I did not get angry before becoming a mom. I felt angry but I didn’t give in to this feeling. It wasn’t necessary. There was no place or use for it. I was never wronged in such a way to cause me to call out my anger and use it as a shield. 

On the other hand, the well justified anger of my mom, often saved me from my own selfishness and wallowing in self pity. 

Imagine how many time my teenage self would see the world through a limited perspective and would blame others for my feelings. I could easily be sad, frustrated. I could compare myself to others and want more and still be dissatisfied when I got it. Maybe even more hopeless when I realized the empty place in my heart would only get bigger as I tried to fill it with all the wrong things. 
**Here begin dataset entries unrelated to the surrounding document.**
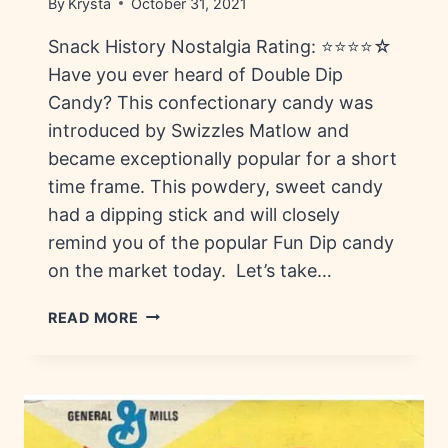
By
Krysta
October 31, 2021
Snack History Nostalgia Rating: ⭐⭐⭐⭐☆
Have you ever heard of Double Dip
Candy? This confectionary candy was
introduced by Swizzles Matlow and
became exceptionally popular for a short
time frame. This powdery, sweet candy
had a dipping stick and will closely
remind you of the popular Fun Dip candy
on the market today. Let’s take…
DOUBLE
READ MORE
DIP
CANDY:
HISTORY,
FLAVORS
&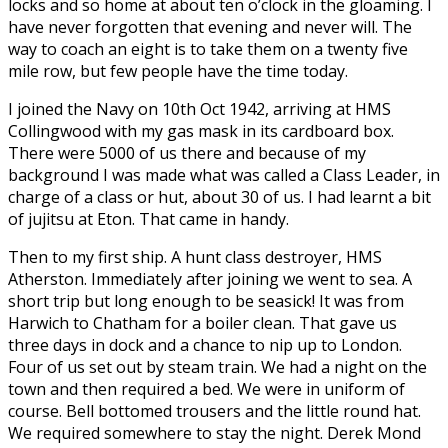
locks and so home at about ten o’clock in the gloaming. I
have never forgotten that evening and never will. The
way to coach an eight is to take them on a twenty five
mile row, but few people have the time today.
I joined the Navy on 10th Oct 1942, arriving at HMS
Collingwood with my gas mask in its cardboard box.
There were 5000 of us there and because of my
background I was made what was called a Class Leader, in
charge of a class or hut, about 30 of us. I had learnt a bit
of jujitsu at Eton. That came in handy.
Then to my first ship. A hunt class destroyer, HMS
Atherston. Immediately after joining we went to sea. A
short trip but long enough to be seasick! It was from
Harwich to Chatham for a boiler clean. That gave us
three days in dock and a chance to nip up to London.
Four of us set out by steam train. We had a night on the
town and then required a bed. We were in uniform of
course. Bell bottomed trousers and the little round hat.
We required somewhere to stay the night. Derek Mond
Then I would say or do something that enraged my mom. Suddenly the focus would shift. I would instantly forget about myself. It saved me from my own self pity and selfishness. 

Gentle parenting cuddles sin, pets the nasty greed, affirms and approves all the crazy selfish behavior. When a pinch of holy anger could say a clear stop to annoying altitudes and trains of thoughts that lead to death. 

Mothers, God gives us a gift of holy anger to unleash motivated by love, fear or loss, motivated by discomfort while we give a milion chances. Don’t waste your holy anger by turning it inwards. 

I cried many hours in despair, feeling my anger eating from the inside. Injustice, disobedience, abuse of my poor nerves, kids are selfish and self serving, and it helps them survive.

But when we set limits and trace them with clarity and anger, and we are honest with ourselves and others… well then there might just be hope for us all.